All lines with the word "Notes" must be pulled from the entries below.

___ DATA SHOWN ___

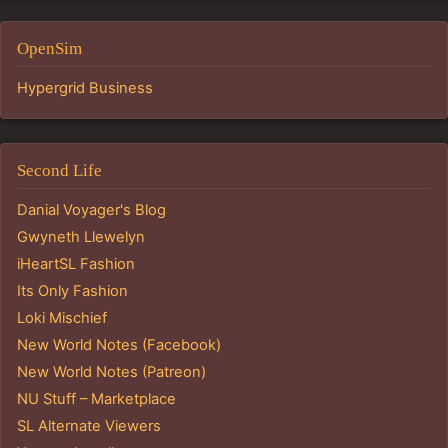
OpenSim
Hypergrid Business
Second Life
Danial Voyager's Blog
Gwyneth Llewelyn
iHeartSL Fashion
Its Only Fashion
Loki Mischief
New World Notes (Facebook)
New World Notes (Patreon)
NU Stuff – Marketplace
SL Alternate Viewers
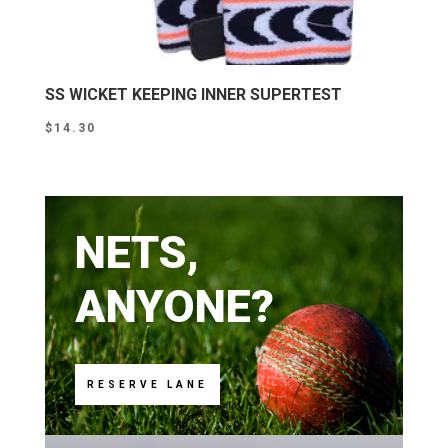
SS WICKET KEEPING INNER SUPERTEST
$
14.30
NETS,
ANYONE?
RESERVE LANE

___

* [WRITTEN ANSWER]:
New World Notes (Facebook)
New World Notes (Patreon)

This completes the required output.